Her şeyden önce şunu iyi bilmek lâzımdır ki Kuşadalı Velî'nin karşı olduğu şey, vaktiyle evliyâullahın icma ile kabûl etdikleri tekke usûlü ve âdâbı değildir. Onun karşı çıkdığı şey, tekkelerin bozularak birer fesad yuvasına dönüşmüş olması ve eski usûlün bir şekilden ibâret kalmış olmasıdır. Mektûbâtında bunu pek çok defa dile getirmiş, "Artık tekkeler meyhâne, kerhâne oldu" buyurmuşdur. Nitekim zaman içinde fesada uğrayan Bektâşî tarîkatının, Yeniçeri Ocağının ilgâsıyla berâber yasaklanması tam da o devirde olmuşdur. Yine o devirde şeyhlik için liyâkat gözetilmez olmuş, pek çok tekkede şeyhlik babadan oğula geçen bir mevki hâline gelmiş ve tekkeler birileri için geçim kaynağı, birileri için tembelhâne, birileri için zevk ü safâ mahalli hâline gelmişdir. Vaktiyle her biri zikrullah mahalli, ibâdet ve tâat mekânı, hizmet ve muhabbet merkezi, irşâd ve hidâyet sarayı, mücâhede ve gazâ-yı ekber meydanı olan o nûrlu evler, bambaşka bir hâle dönmüş, ne halvetden, riyâzatdan bir eser kalmış, ne ibâdetden, tâatdan, ne hizmetden ve muhabbetden bir şemme duyulur olmuş, ne de irşâddan ve hidâyetden bir işâret görülür olmuşdur. Yapılan işler tamâmen âdet yerini bulsun kabîlinden yapılır hâle gelmiş, kala kala bir tek merâsim, kıyâfet, şekil ve sûret kalmışdır. Kısacası öz gitmiş, kabuk kalmış, rûh gitmiş, cesed kalmışdır.  Nasıl ki rûhu çıkan insanın cesedi bir müddet sonra kokuşuyorsa, tekkelerin de rûhu, özü, ma'nâsı ortadan kalkınca, fecî bir kokuşma başlamışdır. Ne var ki, tabakhânede çalışanların oradaki kötü kokuyu duymamaları gibi, o kurumların içinde bulunanlar da bu bozulmayı fark edememişlerdir. İstisnâlar kâideyi bozmaz, elbette bozulmayan tekkeler de olmuşdur ama bunların sayısı pek azdır. 

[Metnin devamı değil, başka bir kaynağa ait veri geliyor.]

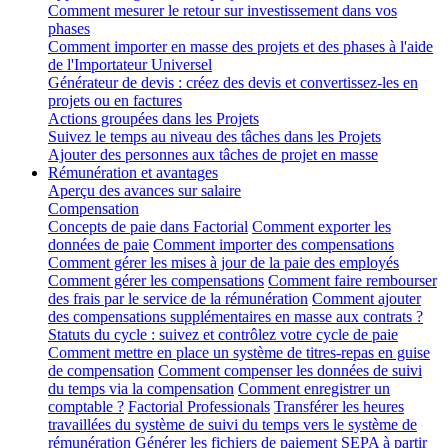
Comment mesurer le retour sur investissement dans vos
phases
Comment importer en masse des projets et des phases à l'aide
de l'Importateur Universel
Générateur de devis : créez des devis et convertissez-les en
projets ou en factures
Actions groupées dans les Projets
Suivez le temps au niveau des tâches dans les Projets
Ajouter des personnes aux tâches de projet en masse
Rémunération et avantages
Aperçu des avances sur salaire
Compensation
Concepts de paie dans Factorial
Comment exporter les
données de paie
Comment importer des compensations
Comment gérer les mises à jour de la paie des employés
Comment gérer les compensations
Comment faire rembourser
des frais par le service de la rémunération
Comment ajouter
des compensations supplémentaires en masse aux contrats ?
Statuts du cycle : suivez et contrôlez votre cycle de paie
Comment mettre en place un système de titres-repas en guise
de compensation
Comment compenser les données de suivi
du temps via la compensation
Comment enregistrer un
comptable ?
Factorial Professionals
Transférer les heures
travaillées du système de suivi du temps vers le système de
rémunération
Générer les fichiers de paiement SEPA à partir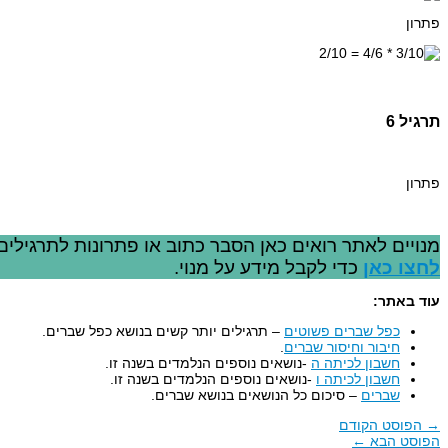
פתרון
תרגיל 6
פתרון
מנויים לאתר רואים כאן הסבר כתוב או פתרונות לתרגילים
לחצו כאן
כדי לקבל מידע על מנוי.
עוד באתר:
כפל שברים פשוטים
– תרגילים יותר קשים בנושא כפל שברים.
חיבור וחיסור שברים
.
חשבון לכיתה ה
-נושאים נוספים הנלמדים בשנה זו.
חשבון לכיתה ו
-נושאים נוספים הנלמדים בשנה זו.
שברים
– סיכום כל הנושאים בנושא שברים.
→
הפוסט הקודם
הפוסט הבא
←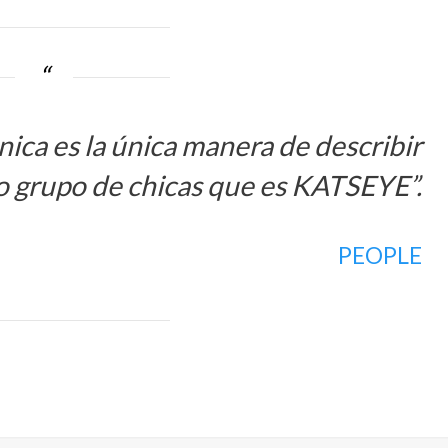
ica es la única manera de describir
o grupo de chicas que es KATSEYE”.
PEOPLE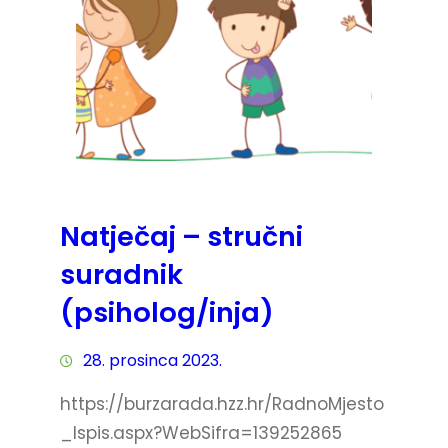
Natječaj – stručni
suradnik
(psiholog/inja)
28. prosinca 2023.
https://burzarada.hzz.hr/RadnoMjesto
_Ispis.aspx?WebSifra=139252865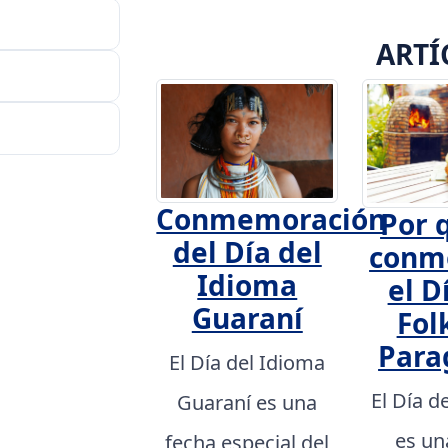
ARTÍ
Conmemoración
Por 
del Día del
conm
Idioma
el D
Guaraní
Fol
Para
El Día del Idioma
El Día d
Guaraní es una
es un
fecha especial del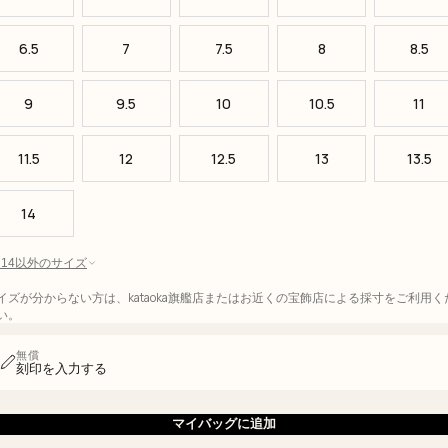
6.5
7
7.5
8
8.5
9
9.5
10
10.5
11
11.5
12
12.5
13
13.5
14
 - 14以外のサイズ
イズが分からない方は、kataoka旗艦店またはお近くの宝飾店による採寸をご利用く
い。
無償
刻印を入力する
マイバッグに追加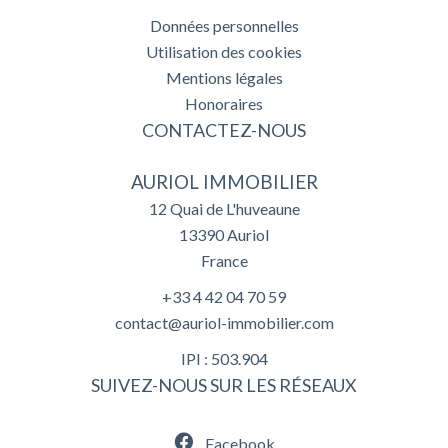
Données personnelles
Utilisation des cookies
Mentions légales
Honoraires
CONTACTEZ-NOUS
AURIOL IMMOBILIER
12 Quai de L'huveaune
13390
Auriol
France
+33 4 42 04 70 59
contact@auriol-immobilier.com
IPI : 503.904
SUIVEZ-NOUS SUR LES RÉSEAUX
Facebook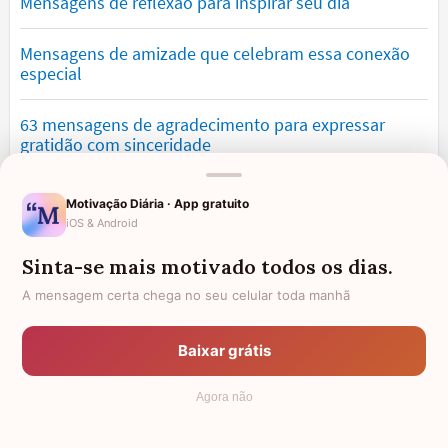
Mensagens de reflexão para inspirar seu dia
Mensagens de amizade que celebram essa conexão
especial
63 mensagens de agradecimento para expressar
gratidão com sinceridade
Mensagens de saudade que tocam o coração e
Motivação Diária · App gratuito
expressam falta
iOS & Android
Sinta-se mais motivado todos os dias.
Mensagens de otimismo que vão encher você de
confiança
A mensagem certa chega no seu celular toda manhã
Mensagens para namorado: declare o seu amor com
Baixar grátis
palavras lindas
Agora não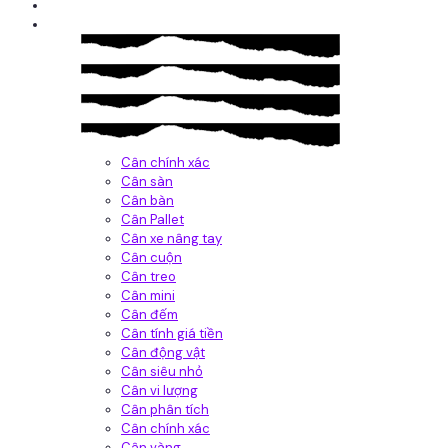
Giới thiệu
Sản Phẩm
Cân chính xác
Cân sàn
Cân bàn
Cân Pallet
Cân xe nâng tay
Cân cuộn
Cân treo
Cân mini
Cân đếm
Cân tính giá tiền
Cân động vật
Cân siêu nhỏ
Cân vi lượng
Cân phân tích
Cân chính xác
Cân vàng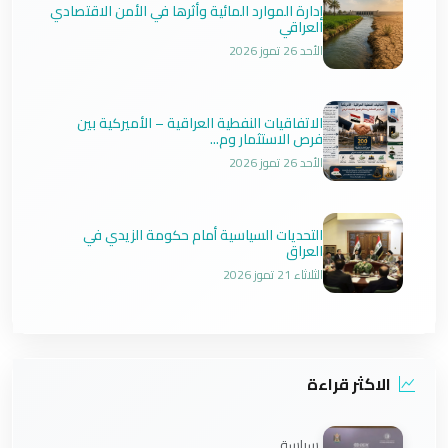
إدارة الموارد المائية وأثرها في الأمن الاقتصادي
العراقي
الأحد 26 تموز 2026
الاتفاقيات النفطية العراقية – الأميركية بين
فرص الاستثمار وم...
الأحد 26 تموز 2026
التحديات السياسية أمام حكومة الزيدي في
العراق
الثلاثاء 21 تموز 2026
الاكثر قراءة
سياسة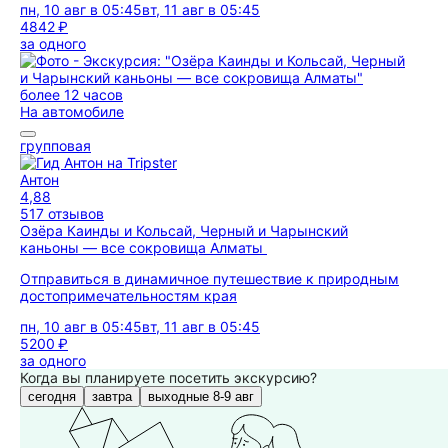
пн, 10 авг в 05:45
вт, 11 авг в 05:45
4842 ₽
за одного
более 12 часов
На автомобиле
групповая
Антон
4,88
517 отзывов
Озёра Каинды и Кольсай, Черный и Чарынский
каньоны — все сокровища Алматы
Отправиться в динамичное путешествие к природным
достопримечательностям края
пн, 10 авг в 05:45
вт, 11 авг в 05:45
5200 ₽
за одного
Когда вы планируете посетить экскурсию?
сегодня
завтра
выходные 8-9 авг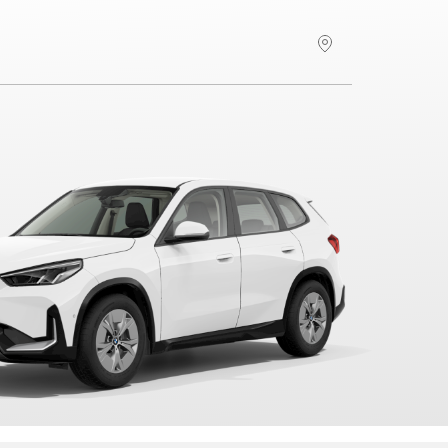
Hitta återförsäljare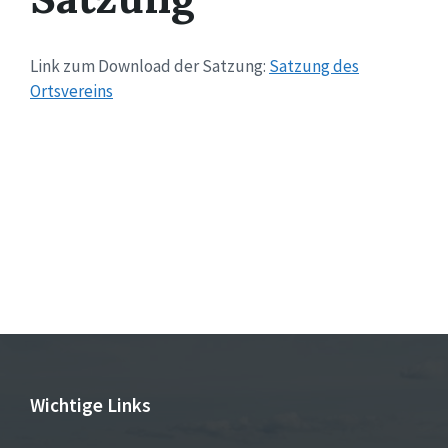
Link zum Download der Satzung:
Satzung des
Ortsvereins
Wichtige Links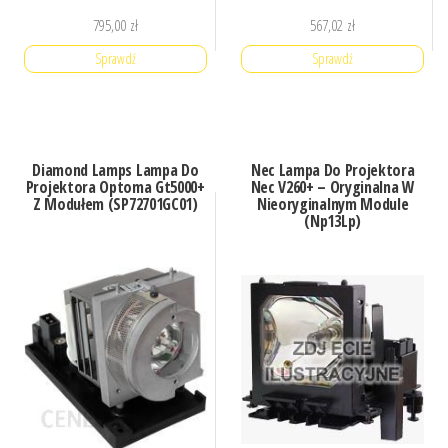
795,00
zł
567,02
zł
Sprawdź
Sprawdź
Diamond Lamps Lampa Do
Nec Lampa Do Projektora
Projektora Optoma Gt5000+
Nec V260+ – Oryginalna W
Z Modułem (SP72701GC01)
Nieoryginalnym Module
(Np13Lp)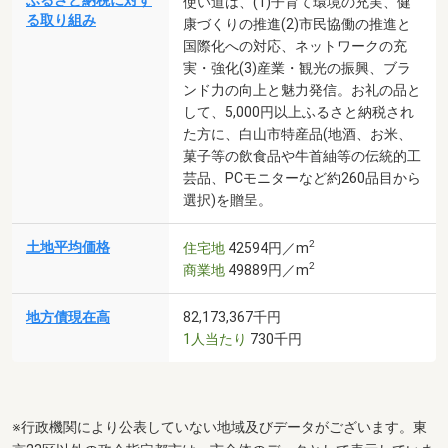
ふるさと納税に対す
使い道は、(1)子育て環境の充実、健
る取り組み
康づくりの推進(2)市民協働の推進と
国際化への対応、ネットワークの充
実・強化(3)産業・観光の振興、ブラ
ンド力の向上と魅力発信。お礼の品と
して、5,000円以上ふるさと納税され
た方に、白山市特産品(地酒、お米、
菓子等の飲食品や牛首紬等の伝統的工
芸品、PCモニターなど約260品目から
選択)を贈呈。
2
土地平均価格
住宅地
42594円／m
2
商業地
49889円／m
地方債現在高
82,173,367千円
1人当たり
730千円
※行政機関により公表していない地域及びデータがございます。東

Bu uzunca îzâhdan sonra, şimdi Kuşadalı Velî'nin irşâd düstûrlarına geçebiliriz. Şunu da söylemeden geçmeyelim. Bunlar aslında yeni îcâd edilmiş kâideler filan değil, işin başından beri vâr olan umdelerdir. Yani tasavvufî düstûrlar Hazret-i Peygamber zamânında ne idiyse, o gün de aynı idi, bugün de aynıdır. Ne var ki, şartların değişmesiyle görünüşler değişmişdir. Şimdi bu düstûrları birer birer ele alalım.

RÂBITA

Râbıta bağ demekdir, irtibat demekdir. Aslında bütün tarîkatlarda râbıta esasdır çünkü seyr u sülûk mürşidsiz olmaz. Ashâb-ı Kirâm, Peygamber'e nasıl bağlanmışlarsa, dervîş de şeyhine öyle bağlanmalıdır. Şu var ki, Kuşadalı Velî, râbıtayı tarîkatin en büyük rüknü olarak kabûl etmiş, "Tarîkatin rükn-i azâmı dikkat-i râbıtadır" buyurmuş ve ısrarla râbıta üzerinde durmuşdur. Hazret-i Şeyh, diğer bazı mürşidler gibi râbıtayı muvakkat bir vazîfe olarak değil, her gün, her saat, hattâ her ân icrâ edilmesi îcâb eden bir vazîfe daha doğrusu sâhib olunması gereken bir hâl olarak kabûl etmiş ve "râbıta ale'd-devâm/devamlı râbıta" prensibini vaz etmişdir. Hazret-i Şeyh râbıtayı, "وَيَسْأَلُونَكَ عَنِ الرُّوحِ قُلِ الرُّوحُ مِنْ أَمْرِ رَبِّي" âyet-i kerîmesiyle îzâh etmişdir. Râbıta sırrı, "min emri rabbî" de gizlidir. Bu da demekdir ki râbıta kul ile Allah arasında bir sırdır. Hazret-i Şeyh bu meseleyi şöyle îzâh buyurmuşdur :
Ol sırrın ismi çokdur. Ez cümle, sırrullah, sırr-ı Resûlullah, sırr-ı beytullah. Ol sır min ledün Âdem aleyhisselâm ilâ nebiyyinâ aleyhisselâm sümme ileynâ sümme ilâ yevmi'l-kıyâm böyle mu'an'an ve müteselsil gelmişdir ve gelecekdir. Ol sır bazı zevâtın misâli ile temsîl buyrulup temessül edegelmişdir ve gelecekdir. Ol sır, râbıta ve nisbet dedikleri.
İşte bu sır, evvelâ insân-ı kâmil vâsıtasıyla zuhûr etdiğinden, mübtedîler için râbıta, mürşidi nazarına getirmek daha doğrusu mürşidi hiç unutmamak dâimâ hatırda tutmak şeklindedir. Bu râbıta belli bir yere kadar devâm eder. Fenâfi'ş-şeyh makâmını geçmiş olan sâlikler, Resûl'e râbıta etmeye başlarlar. Fenâfi'r-Resûl makâmını geçenlerin râbıtası ise doğrudan Allah'a olur. Nitekim Hazret-i Şeyh bir bendesine gönderdiği mektûbunda bu meseleyi şöyle îzah etmişdir : 
Sîmâmızı belleyebildiniz ise, "şimdi hakîkatde râbıta bu mertebedir" diye râbıta edesiz. Ve bunu dahi bilesiz ki râbıta-yı şerîfenin derecâtı mütefâvitedir. Ol vech ile sallallahu aleyhi vesellem Hazretleri tenezzül buyurur. Ve bundan dahi âgâh olanlara, tecellî-i rabbânî ihsân olur.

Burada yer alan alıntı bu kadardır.